• [PROBLEM DESCRIPTION]
Count every line that includes the string "квартира" in the entries that follow. Nothing besides the number is needed.

MATERIAL TO PROCESS section start

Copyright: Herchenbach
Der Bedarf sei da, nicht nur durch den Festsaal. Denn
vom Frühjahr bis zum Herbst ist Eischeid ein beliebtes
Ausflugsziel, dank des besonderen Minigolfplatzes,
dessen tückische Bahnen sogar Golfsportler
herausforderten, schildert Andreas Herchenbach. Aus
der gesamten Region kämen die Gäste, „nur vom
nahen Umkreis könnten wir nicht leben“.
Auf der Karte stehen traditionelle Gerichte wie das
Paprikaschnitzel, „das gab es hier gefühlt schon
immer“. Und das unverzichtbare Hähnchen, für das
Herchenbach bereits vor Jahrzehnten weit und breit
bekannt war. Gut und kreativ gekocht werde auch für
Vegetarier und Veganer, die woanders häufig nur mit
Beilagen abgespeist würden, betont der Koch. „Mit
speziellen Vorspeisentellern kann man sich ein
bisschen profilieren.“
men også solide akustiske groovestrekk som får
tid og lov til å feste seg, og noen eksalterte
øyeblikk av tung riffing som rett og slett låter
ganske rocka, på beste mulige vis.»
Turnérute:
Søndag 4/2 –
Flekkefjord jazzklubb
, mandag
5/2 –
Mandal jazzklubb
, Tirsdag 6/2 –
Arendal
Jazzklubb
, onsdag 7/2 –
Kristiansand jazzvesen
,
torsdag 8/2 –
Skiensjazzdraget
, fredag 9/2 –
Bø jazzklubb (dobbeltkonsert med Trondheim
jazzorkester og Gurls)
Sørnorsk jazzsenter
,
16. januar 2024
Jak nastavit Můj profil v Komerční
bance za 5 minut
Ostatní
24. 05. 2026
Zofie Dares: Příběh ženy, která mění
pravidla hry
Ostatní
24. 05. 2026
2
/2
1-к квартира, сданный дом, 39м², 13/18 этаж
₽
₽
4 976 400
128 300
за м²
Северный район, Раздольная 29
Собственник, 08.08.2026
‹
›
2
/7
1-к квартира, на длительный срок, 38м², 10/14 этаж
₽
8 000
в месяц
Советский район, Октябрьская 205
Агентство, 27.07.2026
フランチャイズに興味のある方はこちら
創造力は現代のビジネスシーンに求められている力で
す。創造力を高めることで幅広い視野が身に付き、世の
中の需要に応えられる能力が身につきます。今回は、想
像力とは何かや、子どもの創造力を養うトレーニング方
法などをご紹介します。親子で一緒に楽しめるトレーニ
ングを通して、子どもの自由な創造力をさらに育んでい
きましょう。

MATERIAL TO PROCESS section end
MATERIAL TO PROCESS section start

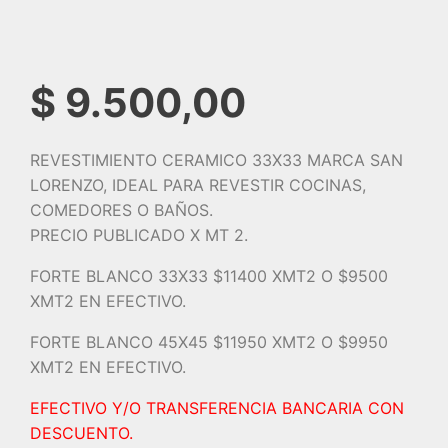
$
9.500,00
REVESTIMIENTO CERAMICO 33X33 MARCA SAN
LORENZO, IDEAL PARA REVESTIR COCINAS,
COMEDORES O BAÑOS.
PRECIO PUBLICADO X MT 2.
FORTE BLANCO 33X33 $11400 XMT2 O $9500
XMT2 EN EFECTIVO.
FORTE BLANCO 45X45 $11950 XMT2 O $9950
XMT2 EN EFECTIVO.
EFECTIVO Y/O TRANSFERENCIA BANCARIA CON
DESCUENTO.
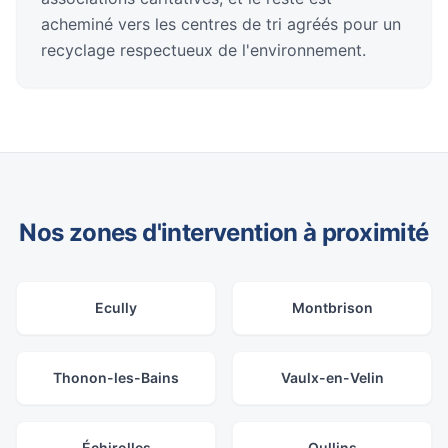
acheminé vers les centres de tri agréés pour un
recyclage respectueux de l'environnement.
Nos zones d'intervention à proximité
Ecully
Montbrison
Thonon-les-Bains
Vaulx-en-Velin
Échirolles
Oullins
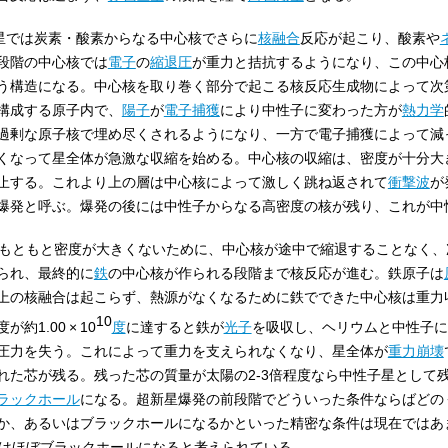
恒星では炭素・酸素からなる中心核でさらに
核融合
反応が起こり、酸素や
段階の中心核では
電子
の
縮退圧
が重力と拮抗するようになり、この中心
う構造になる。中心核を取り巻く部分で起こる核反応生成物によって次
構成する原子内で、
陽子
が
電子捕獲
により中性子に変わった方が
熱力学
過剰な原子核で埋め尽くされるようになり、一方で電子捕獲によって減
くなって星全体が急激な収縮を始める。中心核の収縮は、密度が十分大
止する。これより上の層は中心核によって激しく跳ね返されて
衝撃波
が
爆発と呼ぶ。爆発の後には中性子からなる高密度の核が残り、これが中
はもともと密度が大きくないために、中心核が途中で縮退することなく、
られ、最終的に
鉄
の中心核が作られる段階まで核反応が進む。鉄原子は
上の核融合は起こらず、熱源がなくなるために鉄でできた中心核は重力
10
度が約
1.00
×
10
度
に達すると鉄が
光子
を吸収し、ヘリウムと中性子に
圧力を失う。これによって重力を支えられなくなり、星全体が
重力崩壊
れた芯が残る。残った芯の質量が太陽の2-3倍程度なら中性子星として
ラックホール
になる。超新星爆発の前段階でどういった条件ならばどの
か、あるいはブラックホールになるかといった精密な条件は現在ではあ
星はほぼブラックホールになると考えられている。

MATERIAL TO PROCESS section end
MATERIAL TO PROCESS section start

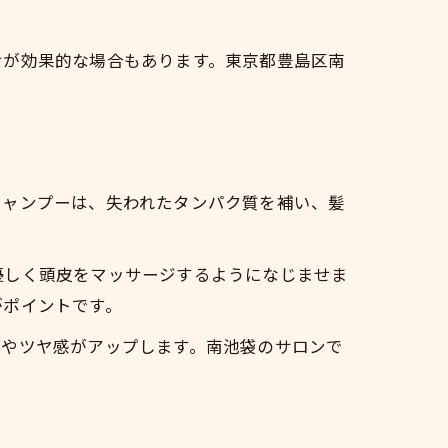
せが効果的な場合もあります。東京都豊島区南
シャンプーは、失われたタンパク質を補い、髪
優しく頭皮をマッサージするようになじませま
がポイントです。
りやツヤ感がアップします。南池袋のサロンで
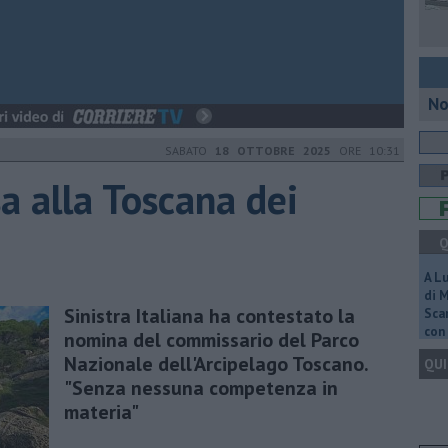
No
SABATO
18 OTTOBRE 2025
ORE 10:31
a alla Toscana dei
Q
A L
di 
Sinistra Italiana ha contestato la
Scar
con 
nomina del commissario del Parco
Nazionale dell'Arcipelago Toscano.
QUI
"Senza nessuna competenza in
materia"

MATERIAL TO PROCESS section end

• [REPLY]
2